*** Supplied entries ***
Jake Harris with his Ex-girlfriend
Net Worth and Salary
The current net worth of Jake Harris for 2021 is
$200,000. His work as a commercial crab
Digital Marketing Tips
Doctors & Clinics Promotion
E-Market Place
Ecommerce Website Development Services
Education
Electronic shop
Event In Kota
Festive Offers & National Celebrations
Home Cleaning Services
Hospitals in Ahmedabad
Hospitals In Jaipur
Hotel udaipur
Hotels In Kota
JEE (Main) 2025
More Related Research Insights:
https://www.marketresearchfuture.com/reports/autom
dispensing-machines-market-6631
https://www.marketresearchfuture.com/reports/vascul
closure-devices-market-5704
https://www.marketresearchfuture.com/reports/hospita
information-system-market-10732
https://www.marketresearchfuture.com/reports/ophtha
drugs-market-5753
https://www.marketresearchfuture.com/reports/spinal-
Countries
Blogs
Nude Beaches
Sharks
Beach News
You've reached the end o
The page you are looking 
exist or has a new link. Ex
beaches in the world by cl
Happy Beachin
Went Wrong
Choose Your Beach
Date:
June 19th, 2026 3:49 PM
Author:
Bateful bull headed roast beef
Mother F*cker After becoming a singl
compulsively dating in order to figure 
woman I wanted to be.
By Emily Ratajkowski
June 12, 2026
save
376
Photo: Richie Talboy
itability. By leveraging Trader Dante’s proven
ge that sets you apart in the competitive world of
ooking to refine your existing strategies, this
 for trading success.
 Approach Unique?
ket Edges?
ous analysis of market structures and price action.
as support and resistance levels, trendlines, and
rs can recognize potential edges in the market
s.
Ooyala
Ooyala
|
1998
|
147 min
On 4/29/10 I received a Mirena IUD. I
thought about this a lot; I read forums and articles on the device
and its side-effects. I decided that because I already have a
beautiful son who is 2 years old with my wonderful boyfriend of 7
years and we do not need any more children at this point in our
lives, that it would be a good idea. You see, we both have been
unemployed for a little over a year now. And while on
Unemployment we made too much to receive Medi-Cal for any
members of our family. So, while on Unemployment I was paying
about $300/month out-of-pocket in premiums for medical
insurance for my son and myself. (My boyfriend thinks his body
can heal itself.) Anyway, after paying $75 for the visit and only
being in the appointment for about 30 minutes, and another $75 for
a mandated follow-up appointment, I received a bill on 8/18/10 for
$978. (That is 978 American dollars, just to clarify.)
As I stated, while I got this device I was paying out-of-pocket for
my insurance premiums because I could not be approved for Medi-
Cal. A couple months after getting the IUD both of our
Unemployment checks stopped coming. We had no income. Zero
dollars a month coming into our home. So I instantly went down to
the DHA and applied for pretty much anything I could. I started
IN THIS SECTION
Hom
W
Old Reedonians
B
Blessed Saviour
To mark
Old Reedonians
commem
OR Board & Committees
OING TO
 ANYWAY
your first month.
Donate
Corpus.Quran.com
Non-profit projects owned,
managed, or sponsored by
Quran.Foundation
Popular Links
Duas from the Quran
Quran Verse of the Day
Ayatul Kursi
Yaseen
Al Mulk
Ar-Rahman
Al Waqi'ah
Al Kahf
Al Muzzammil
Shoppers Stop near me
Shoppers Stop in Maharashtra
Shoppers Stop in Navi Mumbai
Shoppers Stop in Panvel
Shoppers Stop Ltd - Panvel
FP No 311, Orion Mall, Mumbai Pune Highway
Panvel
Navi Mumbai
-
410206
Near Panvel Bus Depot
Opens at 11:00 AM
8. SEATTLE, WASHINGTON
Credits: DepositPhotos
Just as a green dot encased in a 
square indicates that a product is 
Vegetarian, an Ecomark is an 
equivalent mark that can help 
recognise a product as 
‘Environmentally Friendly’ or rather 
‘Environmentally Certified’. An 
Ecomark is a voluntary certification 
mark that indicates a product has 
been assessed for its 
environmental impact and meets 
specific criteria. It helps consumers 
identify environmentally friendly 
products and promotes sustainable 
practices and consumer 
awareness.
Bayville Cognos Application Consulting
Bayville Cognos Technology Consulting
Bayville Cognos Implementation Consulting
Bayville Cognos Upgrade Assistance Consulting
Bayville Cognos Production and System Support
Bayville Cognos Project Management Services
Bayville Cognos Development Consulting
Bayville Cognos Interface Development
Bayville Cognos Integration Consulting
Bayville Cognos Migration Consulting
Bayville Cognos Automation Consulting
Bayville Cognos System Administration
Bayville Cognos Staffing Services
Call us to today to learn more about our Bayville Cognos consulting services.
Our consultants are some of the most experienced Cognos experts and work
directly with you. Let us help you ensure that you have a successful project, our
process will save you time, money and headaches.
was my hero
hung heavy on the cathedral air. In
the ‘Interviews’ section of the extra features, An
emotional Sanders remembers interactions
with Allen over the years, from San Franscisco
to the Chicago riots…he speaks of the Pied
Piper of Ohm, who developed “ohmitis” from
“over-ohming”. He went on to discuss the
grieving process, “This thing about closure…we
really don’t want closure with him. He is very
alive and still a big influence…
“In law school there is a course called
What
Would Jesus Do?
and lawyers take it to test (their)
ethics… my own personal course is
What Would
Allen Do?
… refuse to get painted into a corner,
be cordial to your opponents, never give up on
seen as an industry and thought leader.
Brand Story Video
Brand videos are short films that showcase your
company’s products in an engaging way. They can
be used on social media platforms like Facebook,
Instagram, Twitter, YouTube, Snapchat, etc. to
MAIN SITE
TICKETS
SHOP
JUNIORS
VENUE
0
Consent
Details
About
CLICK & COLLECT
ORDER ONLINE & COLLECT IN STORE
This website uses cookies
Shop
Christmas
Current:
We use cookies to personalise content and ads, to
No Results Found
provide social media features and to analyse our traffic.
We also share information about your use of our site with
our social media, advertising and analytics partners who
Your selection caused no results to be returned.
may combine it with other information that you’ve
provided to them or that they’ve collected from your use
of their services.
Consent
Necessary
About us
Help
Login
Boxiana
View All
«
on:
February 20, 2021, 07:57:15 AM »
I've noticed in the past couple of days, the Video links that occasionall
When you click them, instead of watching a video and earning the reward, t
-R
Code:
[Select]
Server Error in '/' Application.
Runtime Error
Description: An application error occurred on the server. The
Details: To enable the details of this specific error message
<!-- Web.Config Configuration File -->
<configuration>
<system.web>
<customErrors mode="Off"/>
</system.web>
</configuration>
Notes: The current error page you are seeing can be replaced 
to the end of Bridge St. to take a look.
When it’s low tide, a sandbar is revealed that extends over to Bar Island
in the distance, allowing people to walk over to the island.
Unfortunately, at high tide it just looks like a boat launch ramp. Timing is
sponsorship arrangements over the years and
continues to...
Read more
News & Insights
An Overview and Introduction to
*** End of Supplied entries ***
Task brief
In full and without change, transcribe every line of the records above.

Result below
Jake Harris with his Ex-girlfriend
Net Worth and Salary
The current net worth of Jake Harris for 2021 is
$200,000. His work as a commercial crab
Digital Marketing Tips
Doctors & Clinics Promotion
E-Market Place
Ecommerce Website Development Services
Education
Electronic shop
Event In Kota
Festive Offers & National Celebrations
Home Cleaning Services
Hospitals in Ahmedabad
Hospitals In Jaipur
Hotel udaipur
Hotels In Kota
JEE (Main) 2025
More Related Research Insights:
https://www.marketresearchfuture.com/reports/autom
dispensing-machines-market-6631
https://www.marketresearchfuture.com/reports/vascul
closure-devices-market-5704
https://www.marketresearchfuture.com/reports/hospita
information-system-market-10732
https://www.marketresearchfuture.com/reports/ophtha
drugs-market-5753
https://www.marketresearchfuture.com/reports/spinal-
Countries
Blogs
Nude Beaches
Sharks
Beach News
You've reached the end o
The page you are looking 
exist or has a new link. Ex
beaches in the world by cl
Happy Beachin
Went Wrong
Choose Your Beach
Date:
June 19th, 2026 3:49 PM
Author:
Bateful bull headed roast beef
Mother F*cker After becoming a singl
compulsively dating in order to figure 
woman I wanted to be.
By Emily Ratajkowski
June 12, 2026
save
376
Photo: Richie Talboy
itability. By leveraging Trader Dante’s proven
ge that sets you apart in the competitive world of
ooking to refine your existing strategies, this
 for trading success.
 Approach Unique?
ket Edges?
ous analysis of market structures and price action.
as support and resistance levels, trendlines, and
rs can recognize potential edges in the market
s.
Ooyala
Ooyala
|
1998
|
147 min
On 4/29/10 I received a Mirena IUD. I
thought about this a lot; I read forums and articles on the device
and its side-effects. I decided that because I already have a
beautiful son who is 2 years old with my wonderful boyfriend of 7
years and we do not need any more children at this point in our
lives, that it would be a good idea. You see, we both have been
unemployed for a little over a year now. And while on
Unemployment we made too much to receive Medi-Cal for any
members of our family. So, while on Unemployment I was paying
about $300/month out-of-pocket in premiums for medical
insurance for my son and myself. (My boyfriend thinks his body
can heal itself.) Anyway, after paying $75 for the visit and only
being in the appointment for about 30 minutes, and another $75 for
a mandated follow-up appointment, I received a bill on 8/18/10 for
$978. (That is 978 American dollars, just to clarify.)
As I stated, while I got this device I was paying out-of-pocket for
my insurance premiums because I could not be approved for Medi-
Cal. A couple months after getting the IUD both of our
Unemployment checks stopped coming. We had no income. Zero
dollars a month coming into our home. So I instantly went down to
the DHA and applied for pretty much anything I could. I started
IN THIS SECTION
Hom
W
Old Reedonians
B
Blessed Saviour
To mark
Old Reedonians
commem
OR Board & Committees
OING TO
 ANYWAY
your first month.
Donate
Corpus.Quran.com
Non-profit projects owned,
managed, or sponsored by
Quran.Foundation
Popular Links
Duas from the Quran
Quran Verse of the Day
Ayatul Kursi
Yaseen
Al Mulk
Ar-Rahman
Al Waqi'ah
Al Kahf
Al Muzzammil
Shoppers Stop near me
Shoppers Stop in Maharashtra
Shoppers Stop in Navi Mumbai
Shoppers Stop in Panvel
Shoppers Stop Ltd - Panvel
FP No 311, Orion Mall, Mumbai Pune Highway
Panvel
Navi Mumbai
-
410206
Near Panvel Bus Depot
Opens at 11:00 AM
8. SEATTLE, WASHINGTON
Credits: DepositPhotos
Just as a green dot encased in a 
square indicates that a product is 
Vegetarian, an Ecomark is an 
equivalent mark that can help 
recognise a product as 
‘Environmentally Friendly’ or rather 
‘Environmentally Certified’. An 
Ecomark is a voluntary certification 
mark that indicates a product has 
been assessed for its 
environmental impact and meets 
specific criteria. It helps consumers 
identify environmentally friendly 
products and promotes sustainable 
practices and consumer 
awareness.
Bayville Cognos Application Consulting
Bayville Cognos Technology Consulting
Bayville Cognos Implementation Consulting
Bayville Cognos Upgrade Assistance Consulting
Bayville Cognos Production and System Support
Bayville Cognos Project Management Services
Bayville Cognos Development Consulting
Bayville Cognos Interface Development
Bayville Cognos Integration Consulting
Bayville Cognos Migration Consulting
Bayville Cognos Automation Consulting
Bayville Cognos System Administration
Bayville Cognos Staffing Services
Call us to today to learn more about our Bayville Cognos consulting services.
Our consultants are some of the most experienced Cognos experts and work
directly with you. Let us help you ensure that you have a successful project, our
process will save you time, money and headaches.
was my hero
hung heavy on the cathedral air. In
the ‘Interviews’ section of the extra features, An
emotional Sanders remembers interactions
with Allen over the years, from San Franscisco
to the Chicago riots…he speaks of the Pied
Piper of Ohm, who developed “ohmitis” from
“over-ohming”. He went on to discuss the
grieving process, “This thing about closure…we
really don’t want closure with him. He is very
alive and still a big influence…
“In law school there is a course called
What
Would Jesus Do?
and lawyers take it to test (their)
ethics… my own personal course is
What Would
Allen Do?
… refuse to get painted into a corner,
be cordial to your opponents, never give up on
seen as an industry and thought leader.
Brand Story Video
Brand videos are short films that showcase your
company’s products in an engaging way. They can
be used on social media platforms like Facebook,
Instagram, Twitter, YouTube, Snapchat, etc. to
MAIN SITE
TICKETS
SHOP
JUNIORS
VENUE
0
Consent
Details
About
CLICK & COLLECT
ORDER ONLINE & COLLECT IN STORE
This website uses cookies
Shop
Christmas
Current:
We use cookies to personalise content and ads, to
No Results Found
provide social media features and to analyse our traffic.
We also share information about your use of our site with
our social media, advertising and analytics partners who
Your selection caused no results to be returned.
may combine it with other information that you’ve
provided to them or that they’ve collected from your use
of their services.
Consent
Necessary
About us
Help
Login
Boxiana
View All
«
on:
February 20, 2021, 07:57:15 AM »
I've noticed in the past couple of days, the Video links that occasionall
When you click them, instead of watching a video and earning the reward, t
-R
Code:
[Select]
Server Error in '/' Application.
Runtime Error
Description: An application error occurred on the server. The
Details: To enable the details of this specific error message
<!-- Web.Config Configuration File -->
<configuration>
<system.web>
<customErrors mode="Off"/>
</system.web>
</configuration>
Notes: The current error page you are seeing can be replaced 
to the end of Bridge St. to take a look.
When it’s low tide, a sandbar is revealed that extends over to Bar Island
in the distance, allowing people to walk over to the island.
Unfortunately, at high tide it just looks like a boat launch ramp. Timing is
sponsorship arrangements over the years and
continues to...
Read more
News & Insights
An Overview and Introduction to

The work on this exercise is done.